Ma ho un peso sulla coscienza di cui devo assolutamente liberarmi prima di scendere nella tomba. Non posso portarmelo dietro senza una confessione riparatrice. Forse il dottore è stato così esplicito, nella sua diagnosi, per obbligarmi a compiere quest'atto di onestà. In punto di morte si diventa sinceri perché non si ha nulla da perdere e ci si può permettere questo lusso.
Non intendo una confessione come quelle che si rendono ai preti, sapendo che ti assolveranno perché è il loro mestiere. O a un giudice, che non farebbe in tempo a processarmi per scadenza dei termini. O a uno psichiatra, che spiegherebbe tutto con un trauma infantile. Il malfatto di cui devo far conto non è un delitto comune e non riguarda soltanto me stesso e pochi intimi.
Se fossi un filosofo direi che riguarda l’umanità tutt’intera o pressappoco. Ma sono un archivista che ha preso a mala pena la licenza liceale e ha passato
il suo tempo a catalogare ritagli di giornale e non credo che riuscirò a spiegarmi bene e a farmi capire.

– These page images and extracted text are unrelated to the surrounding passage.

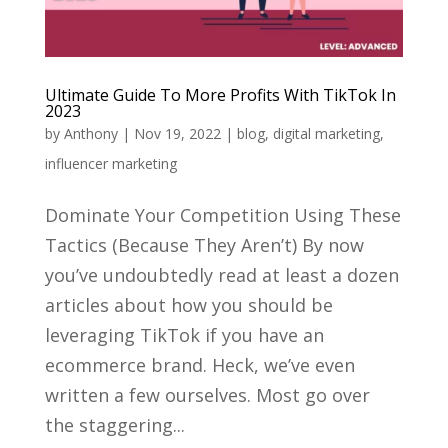
Ultimate Guide To More Profits With TikTok In
2023
by
Anthony
|
Nov 19, 2022
|
blog
,
digital marketing
,
influencer marketing
Dominate Your Competition Using These
Tactics (Because They Aren’t) By now
you’ve undoubtedly read at least a dozen
articles about how you should be
leveraging TikTok if you have an
ecommerce brand. Heck, we’ve even
written a few ourselves. Most go over
the staggering...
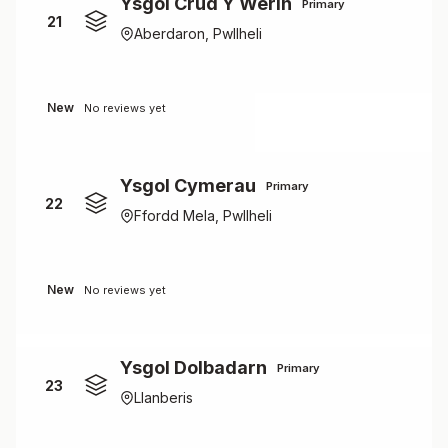
Ysgol Crud Y Werin
Primary
21
Aberdaron, Pwllheli
New
No reviews yet
Ysgol Cymerau
Primary
22
Ffordd Mela, Pwllheli
New
No reviews yet
Ysgol Dolbadarn
Primary
23
Llanberis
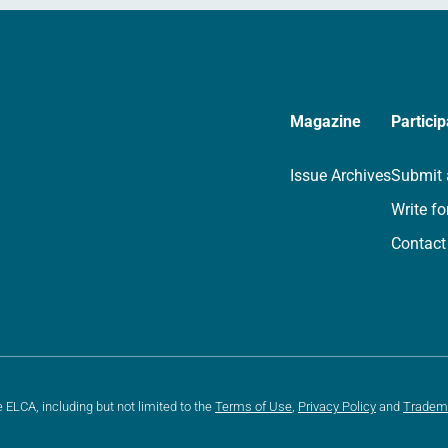
Magazine
Particip
Issue Archives
Submit 
Write fo
Contact
e ELCA, including but not limited to the
Terms of Use
,
Privacy Policy
and
Tradem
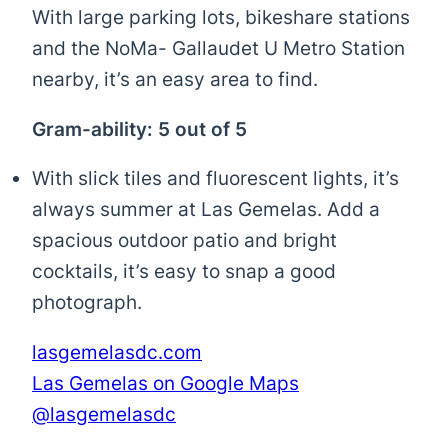
With large parking lots, bikeshare stations
and the NoMa- Gallaudet U Metro Station
nearby, it’s an easy area to find.
Gram-ability: 5 out of 5
With slick tiles and fluorescent lights, it’s
always summer at Las Gemelas. Add a
spacious outdoor patio and bright
cocktails, it’s easy to snap a good
photograph.
lasgemelasdc.com
Las Gemelas on Google Maps
@lasgemelasdc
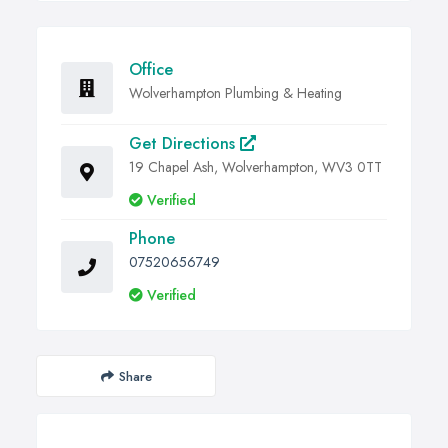
Office
Wolverhampton Plumbing & Heating
Get Directions
19 Chapel Ash, Wolverhampton, WV3 0TT
Verified
Phone
07520656749
Verified
Share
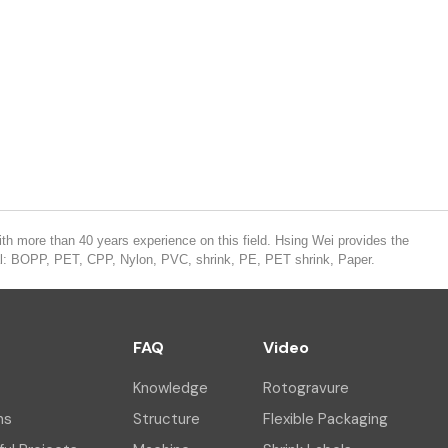
th more than 40 years experience on this field. Hsing Wei provides the
ial: BOPP, PET, CPP, Nylon, PVC, shrink, PE, PET shrink, Paper.
FAQ
Video
Knowledge
Rotogravure
ns
Structure
Flexible Packaging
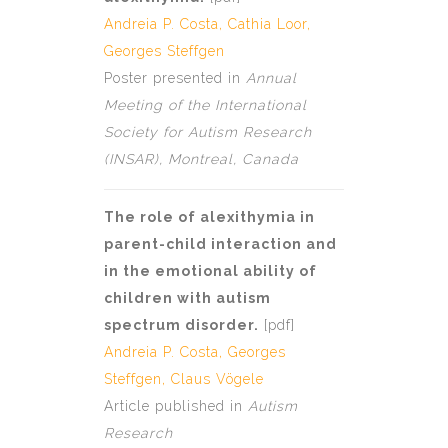
Andreia P. Costa
, Cathia Loor,
Georges Steffgen
Poster presented in
Annual
Meeting of the International
Society for Autism Research
(INSAR), Montreal, Canada
The role of alexithymia in
parent-child interaction and
in the emotional ability of
children with autism
spectrum disorder.
[
pdf
]
Andreia P. Costa
,
Georges
Steffgen
,
Claus Vögele
Article published in
Autism
Research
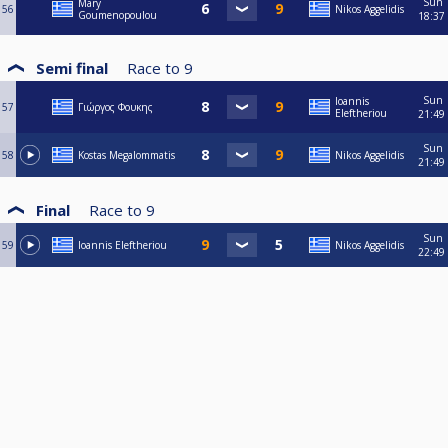
Sun
Mary
56
Nikos Aggelidis
Goumenopoulou
18:37
Semi final
Race to
9
Sun
Ioannis
57
Γιώργος Φουκης
Eleftheriou
21:49
Sun
58
Kostas Megalommatis
Nikos Aggelidis
21:49
Final
Race to
9
Sun
59
Ioannis Eleftheriou
Nikos Aggelidis
22:49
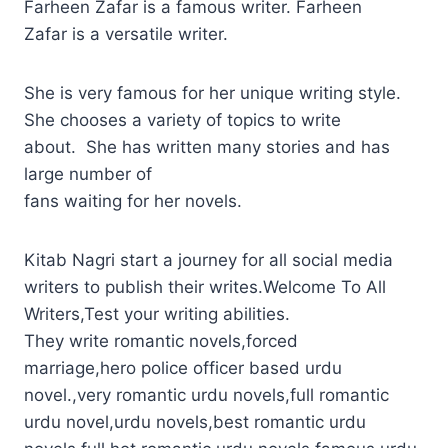
Farheen Zafar is a famous writer. Farheen
Zafar is a versatile writer.
She is very famous for her unique writing style.
She chooses a variety of topics to write
about. She has written many stories and has
large number of
fans waiting for her novels.
Kitab Nagri start a journey for all social media
writers to publish their writes.Welcome To All
Writers,Test your writing abilities.
They write romantic novels,forced
marriage,hero police officer based urdu
novel.,very romantic urdu novels,full romantic
urdu novel,urdu novels,best romantic urdu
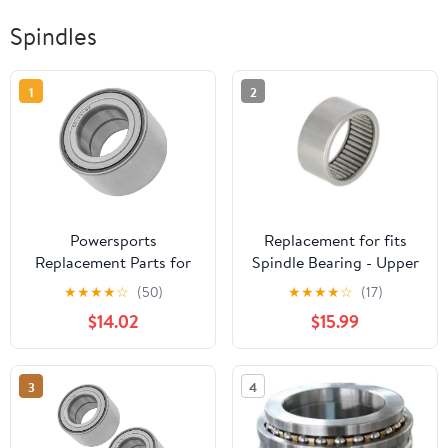
Spindles
1
2
Powersports
Replacement for fits
Replacement Parts for
Spindle Bearing - Upper
109-2064 1092064
Fits Case 580B A28229
★
★
★
★
☆
(50)
★
★
★
★
☆
(17)
Spindle Bearing for
$14.02
$15.99
Exmark Lazer Z HP XS
Zero-Turn Mod-C33C-
33701
3
4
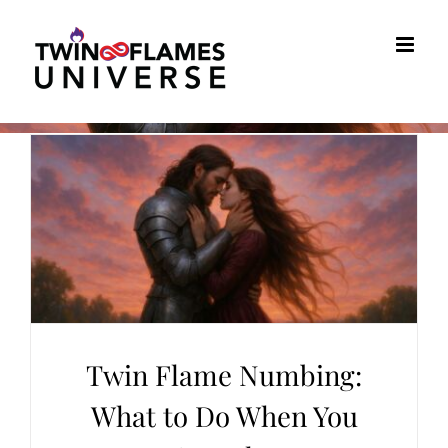
Skip
to
content
Twin Flame Numbing:
What to Do When You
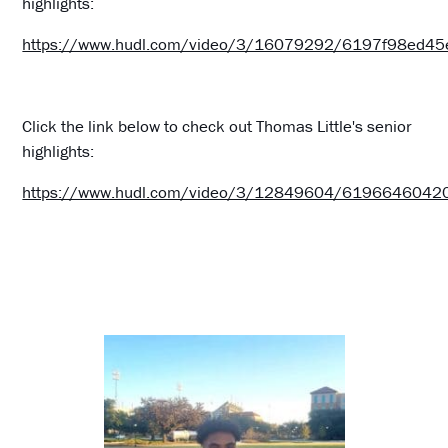
highlights:
https://www.hudl.com/video/3/16079292/6197f98ed4
Click the link below to check out Thomas Little's senior
highlights:
https://www.hudl.com/video/3/12849604/619664604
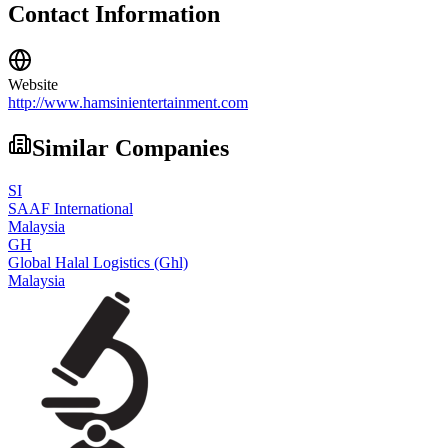
Contact Information
Website
http://www.hamsinientertainment.com
Similar Companies
SI
SAAF International
Malaysia
GH
Global Halal Logistics (Ghl)
Malaysia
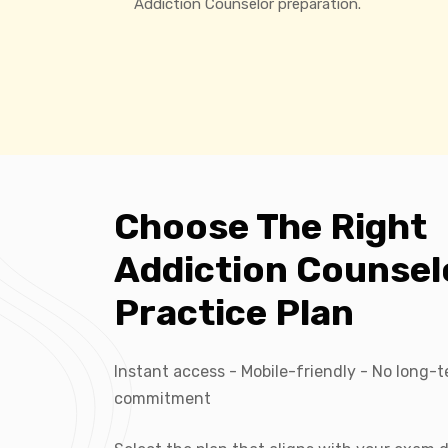
Addiction Counselor preparation.
Choose The Right
Addiction Counsel
Practice Plan
Instant access - Mobile-friendly - No long-
commitment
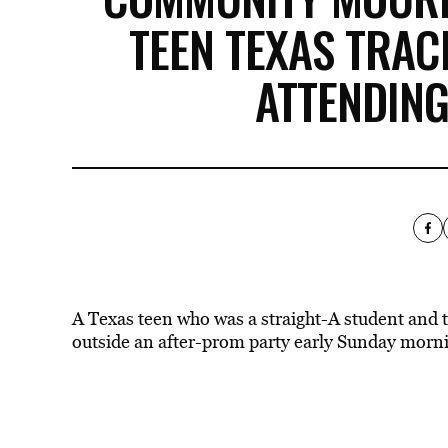
TEEN TEXAS TRAC
ATTENDIN
A Texas teen who was a straight-A student and tr
outside an after-prom party early Sunday morn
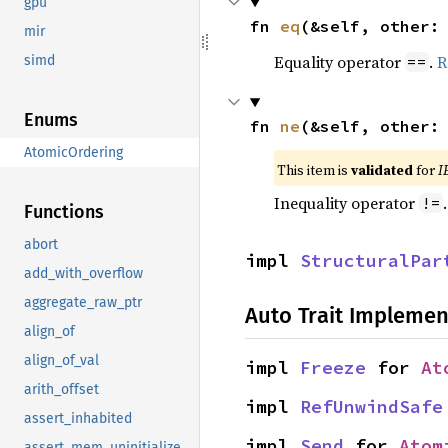
gpu
fn 
eq
(&self, other:
mir
Equality operator
.
R
==
simd
Enums
fn 
ne
(&self, other:
AtomicOrdering
This item is
validated
for
I
Inequality operator
!=
Functions
abort
impl 
StructuralPar
add_with_overflow
aggregate_raw_ptr
Auto Trait Implemen
align_of
align_of_val
impl 
Freeze
 for 
At
arith_offset
impl 
RefUnwindSafe
assert_inhabited
impl 
Send
 for 
Atom
assert_mem_uninitialized_valid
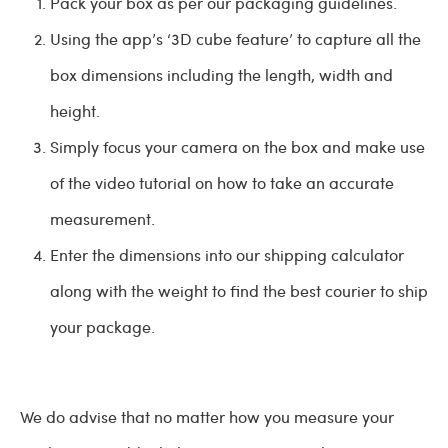
Pack your box as per our packaging guidelines.
Using the app’s ‘3D cube feature’ to capture all the
box dimensions including the length, width and
height.
Simply focus your camera on the box and make use
of the video tutorial on how to take an accurate
measurement.
Enter the dimensions into our shipping calculator
along with the weight to find the best courier to ship
your package.
We do advise that no matter how you measure your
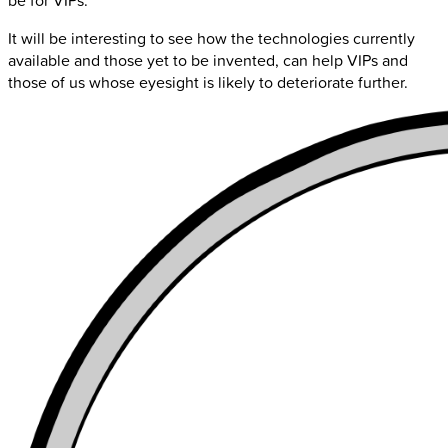
be for VIPs.
It will be interesting to see how the technologies currently
available and those yet to be invented, can help VIPs and
those of us whose eyesight is likely to deteriorate further.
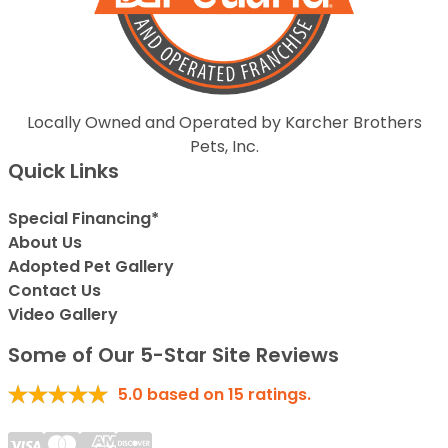
Locally Owned and Operated by Karcher Brothers
Pets, Inc.
Quick Links
Special Financing*
About Us
Adopted Pet Gallery
Contact Us
Video Gallery
Some of Our 5-Star Site Reviews
5.0
based on
15
ratings.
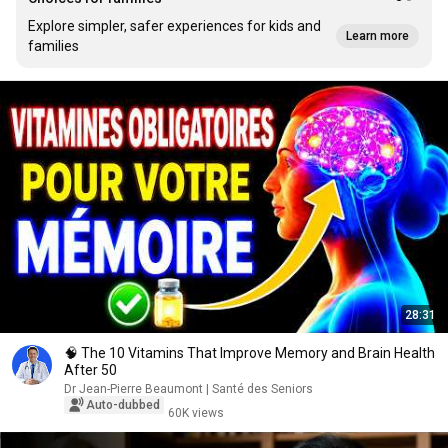
Explore simpler, safer experiences for kids and
Learn more
families
28:31
🧠 The 10 Vitamins That Improve Memory and Brain Health
After 50
Dr Jean-Pierre Beaumont | Santé des Seniors
Auto-dubbed
60K views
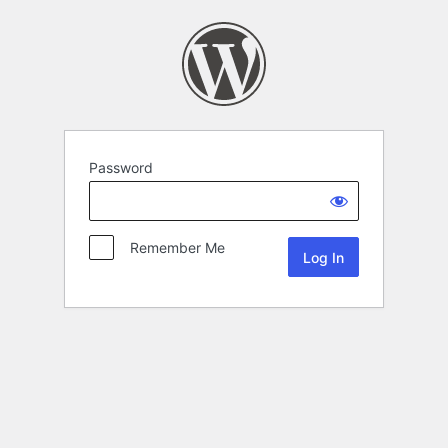
Password
Remember Me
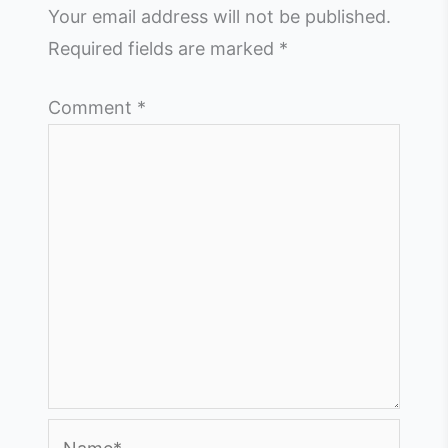
Your email address will not be published.
Required fields are marked
*
Comment
*
Name*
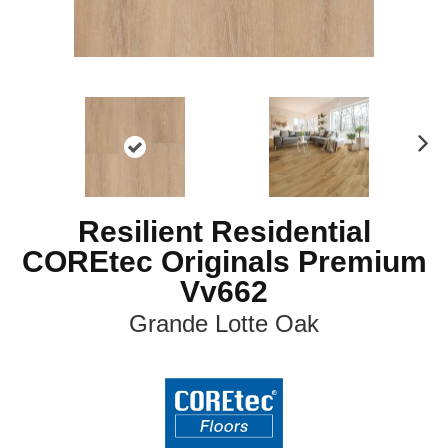
N
ex
t
Resilient Residential
COREtec Originals Premium
Vv662
Grande Lotte Oak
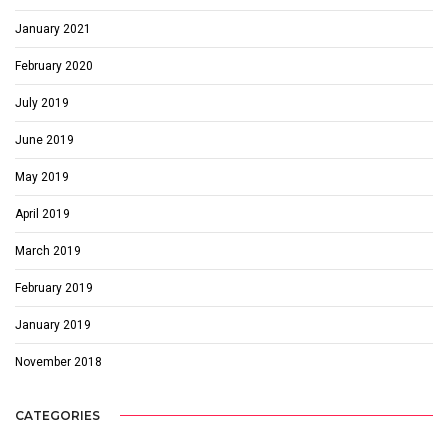
January 2021
February 2020
July 2019
June 2019
May 2019
April 2019
March 2019
February 2019
January 2019
November 2018
CATEGORIES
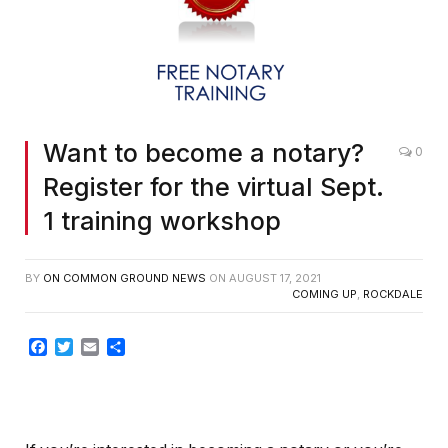
Want to become a notary?
0
Register for the virtual Sept.
1 training workshop
BY
ON COMMON GROUND NEWS
ON
AUGUST 17, 2021
COMING UP
,
ROCKDALE
Facebook
Twitter
Email
Share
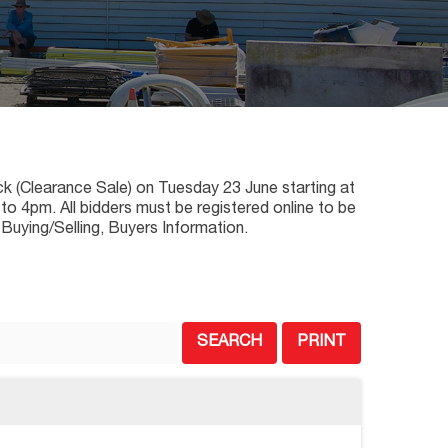
ck (Clearance Sale) on Tuesday 23 June starting at
o 4pm. All bidders must be registered online to be
 Buying/Selling, Buyers Information.
SEARCH
PRINT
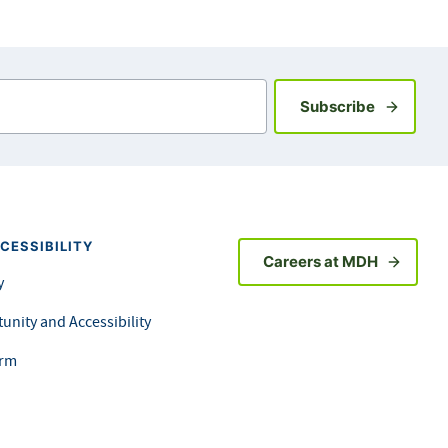
Sign up fo
Subscribe
CESSIBILITY
Careers at MDH
y
unity and Accessibility
orm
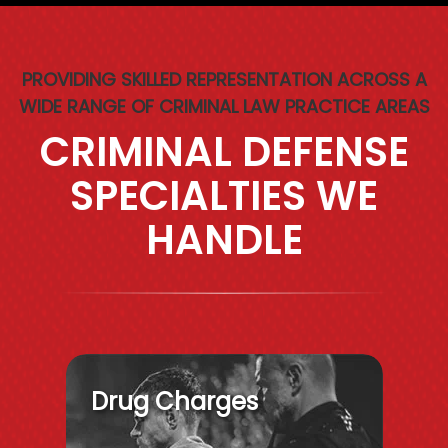
PROVIDING SKILLED REPRESENTATION ACROSS A
WIDE RANGE OF CRIMINAL LAW PRACTICE AREAS
CRIMINAL DEFENSE
SPECIALTIES WE
HANDLE
Drug Charges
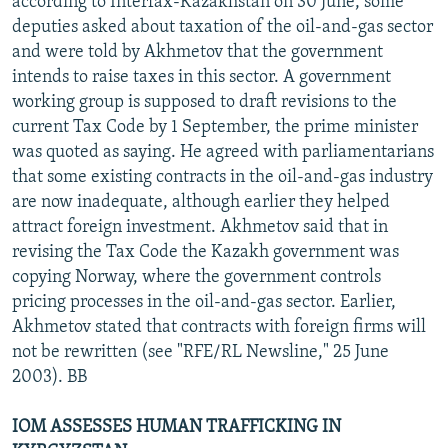
according to Interfax-Kazakhstan on 30 June, some
deputies asked about taxation of the oil-and-gas sector
and were told by Akhmetov that the government
intends to raise taxes in this sector. A government
working group is supposed to draft revisions to the
current Tax Code by 1 September, the prime minister
was quoted as saying. He agreed with parliamentarians
that some existing contracts in the oil-and-gas industry
are now inadequate, although earlier they helped
attract foreign investment. Akhmetov said that in
revising the Tax Code the Kazakh government was
copying Norway, where the government controls
pricing processes in the oil-and-gas sector. Earlier,
Akhmetov stated that contracts with foreign firms will
not be rewritten (see "RFE/RL Newsline," 25 June
2003). BB
IOM ASSESSES HUMAN TRAFFICKING IN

Temo che non mi basti l'animo e che la morte appollaiata sulle spalle mi metta troppa fretta e mi confonda.
Un piccolo cane accucciato sotto il tavolo mi osserva e mi innervosisce. Se si fissa un cane negli occhi si ha l’impressione, secondo un letterato laureato a Stoccolma, che qualcuno si celi dietro quell’apparenza e si prenda gioco di te e dell'umana presunzione. Più che altro non mi prende sul serio, si limita a scodinzolare debolmente e non si aspetta nulla più che un biscotto o un rimbrotto. Il suo codice primario è lineare e senza peccato, non soffre di complessi di colpa, il suo istinto lo guida senza sbandare come il nostro intelletto, non ha nulla da confessare e perciò quel letterato al suo cospetto si sentiva a disagio.
Ora il piccolo cane dorme e forse sogna come un bambino. Ma sono certo che non ha incubi. Non sogna di essere chiuso in un sacco e affogato in un pozzo anche se ha visto qualche cucciolo subire quella sorte. Non sogna d’essere afferrato da una tromba d’aria, risucchiato in un vortice, in un vento di fumo e cenere che si avvita verso il cielo e si perde nella notte.
Quest'incubo che spesso mi assale non incute paura ma repulsione e nausea. Al risveglio hai un nodo alla gola e in bocca un acre sapore. È un incubo troppo frequente per attribuirlo a un'indigestione e troppo antico per attribuirlo alla malattia. Viene dalla cattiva coscienza e perciò il piccolo cane se ne infischia.